● **Exercise**
Your answer is the lines below, exactly, from the one that contains "6/19/2026. This information" through the one that contains "from other sources.", both included.
[Dataset records — start]
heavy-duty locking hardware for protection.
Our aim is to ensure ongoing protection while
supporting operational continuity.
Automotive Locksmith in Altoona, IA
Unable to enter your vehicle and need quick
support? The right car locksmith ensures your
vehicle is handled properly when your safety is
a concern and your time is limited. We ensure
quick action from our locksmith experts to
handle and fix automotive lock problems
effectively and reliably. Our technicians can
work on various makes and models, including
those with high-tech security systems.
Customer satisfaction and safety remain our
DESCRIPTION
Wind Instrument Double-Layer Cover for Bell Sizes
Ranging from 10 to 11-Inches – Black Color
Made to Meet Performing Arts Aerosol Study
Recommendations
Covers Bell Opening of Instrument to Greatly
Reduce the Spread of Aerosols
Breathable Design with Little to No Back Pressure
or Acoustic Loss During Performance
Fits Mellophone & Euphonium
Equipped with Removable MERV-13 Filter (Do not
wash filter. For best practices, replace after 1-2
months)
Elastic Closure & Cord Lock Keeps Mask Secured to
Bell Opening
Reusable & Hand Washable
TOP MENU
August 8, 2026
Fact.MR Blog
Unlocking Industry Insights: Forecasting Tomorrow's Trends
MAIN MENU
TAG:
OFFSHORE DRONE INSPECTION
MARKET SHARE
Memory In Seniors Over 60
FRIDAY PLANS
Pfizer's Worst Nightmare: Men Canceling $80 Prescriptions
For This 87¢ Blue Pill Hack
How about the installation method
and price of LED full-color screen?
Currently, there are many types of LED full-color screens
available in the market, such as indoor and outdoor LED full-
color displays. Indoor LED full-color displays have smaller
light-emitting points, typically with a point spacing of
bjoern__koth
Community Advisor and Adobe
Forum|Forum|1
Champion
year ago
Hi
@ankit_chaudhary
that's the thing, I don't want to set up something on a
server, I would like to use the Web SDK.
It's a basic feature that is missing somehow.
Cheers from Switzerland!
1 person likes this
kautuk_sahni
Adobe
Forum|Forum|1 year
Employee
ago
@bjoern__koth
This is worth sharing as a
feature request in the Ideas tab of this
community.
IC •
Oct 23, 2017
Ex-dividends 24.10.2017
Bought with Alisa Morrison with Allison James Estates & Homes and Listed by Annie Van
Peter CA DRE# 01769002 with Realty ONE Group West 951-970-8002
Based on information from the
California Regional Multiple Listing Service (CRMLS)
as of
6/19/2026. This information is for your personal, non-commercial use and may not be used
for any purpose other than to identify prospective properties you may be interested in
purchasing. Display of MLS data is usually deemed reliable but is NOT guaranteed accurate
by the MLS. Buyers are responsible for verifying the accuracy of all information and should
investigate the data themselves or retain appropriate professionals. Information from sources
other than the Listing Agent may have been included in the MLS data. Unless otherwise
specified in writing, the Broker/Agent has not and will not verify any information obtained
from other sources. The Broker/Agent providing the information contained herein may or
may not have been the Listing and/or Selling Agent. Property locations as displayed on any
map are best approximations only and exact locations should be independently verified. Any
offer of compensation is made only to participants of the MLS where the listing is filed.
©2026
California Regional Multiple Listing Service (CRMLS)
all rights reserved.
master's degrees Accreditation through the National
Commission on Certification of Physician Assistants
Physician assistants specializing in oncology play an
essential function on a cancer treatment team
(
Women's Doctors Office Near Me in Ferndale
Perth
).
[Dataset records — finish]
[Dataset records — start]
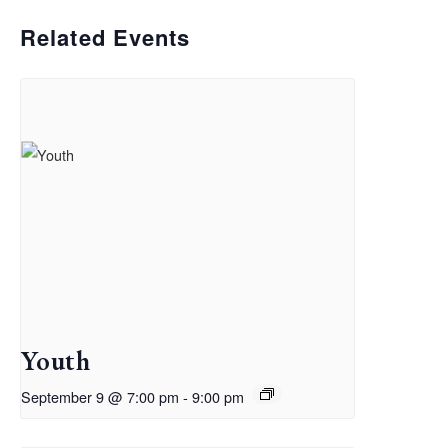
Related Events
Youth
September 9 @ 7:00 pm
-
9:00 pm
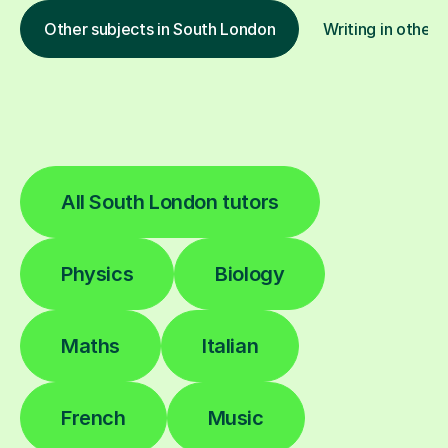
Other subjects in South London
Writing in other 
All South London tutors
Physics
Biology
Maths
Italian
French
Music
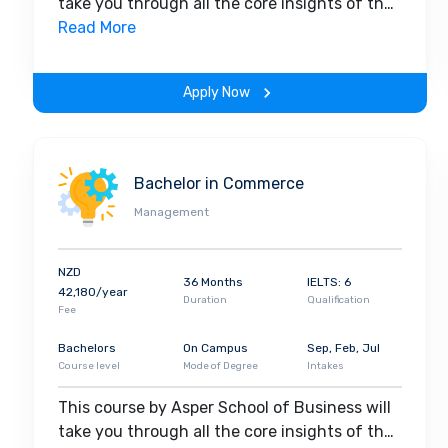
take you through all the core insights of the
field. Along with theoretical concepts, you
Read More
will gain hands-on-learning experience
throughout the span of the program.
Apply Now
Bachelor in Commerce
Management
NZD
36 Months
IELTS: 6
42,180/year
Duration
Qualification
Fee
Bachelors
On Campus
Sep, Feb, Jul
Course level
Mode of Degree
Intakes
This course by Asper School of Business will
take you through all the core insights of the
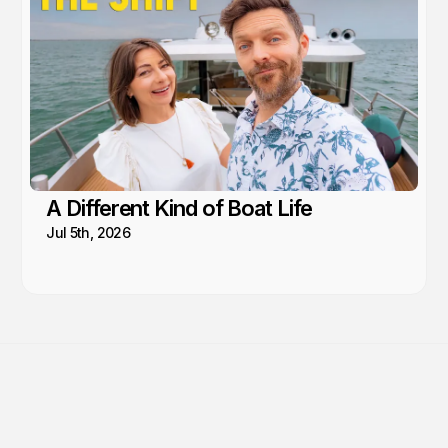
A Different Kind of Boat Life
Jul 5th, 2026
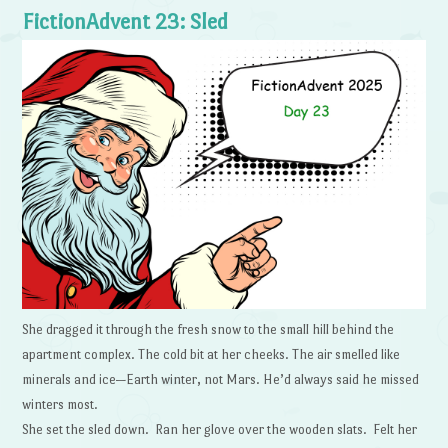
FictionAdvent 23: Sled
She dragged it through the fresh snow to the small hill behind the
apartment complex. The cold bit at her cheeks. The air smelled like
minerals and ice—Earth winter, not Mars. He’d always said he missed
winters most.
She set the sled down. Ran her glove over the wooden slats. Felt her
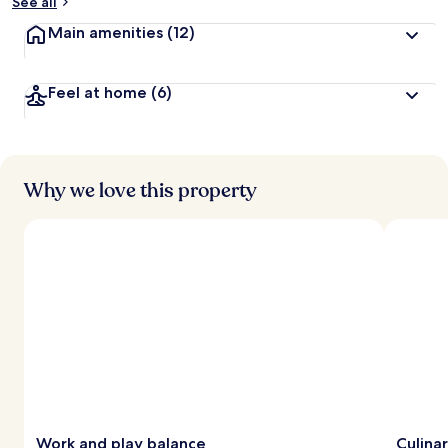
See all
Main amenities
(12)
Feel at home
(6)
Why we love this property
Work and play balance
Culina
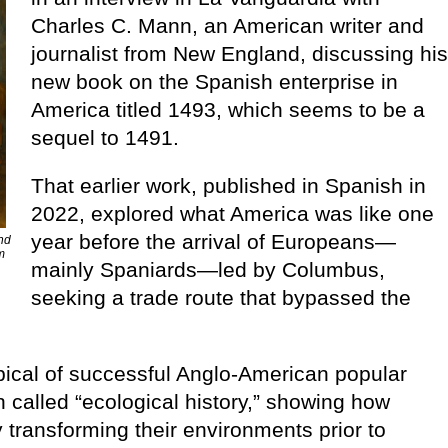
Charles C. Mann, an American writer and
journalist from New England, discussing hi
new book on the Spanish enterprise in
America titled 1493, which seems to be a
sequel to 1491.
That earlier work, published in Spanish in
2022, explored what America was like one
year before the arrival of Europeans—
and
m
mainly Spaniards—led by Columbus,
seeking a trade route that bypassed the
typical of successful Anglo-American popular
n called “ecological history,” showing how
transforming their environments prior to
[Dataset records — finish]
● **Output**
6/19/2026. This information is for your personal, non-commercial use and may not be used
for any purpose other than to identify prospective properties you may be interested in
purchasing. Display of MLS data is usually deemed reliable but is NOT guaranteed accurate
by the MLS. Buyers are responsible for verifying the accuracy of all information and should
investigate the data themselves or retain appropriate professionals. Information from sources
other than the Listing Agent may have been included in the MLS data. Unless otherwise
specified in writing, the Broker/Agent has not and will not verify any information obtained
from other sources. The Broker/Agent providing the information contained herein may or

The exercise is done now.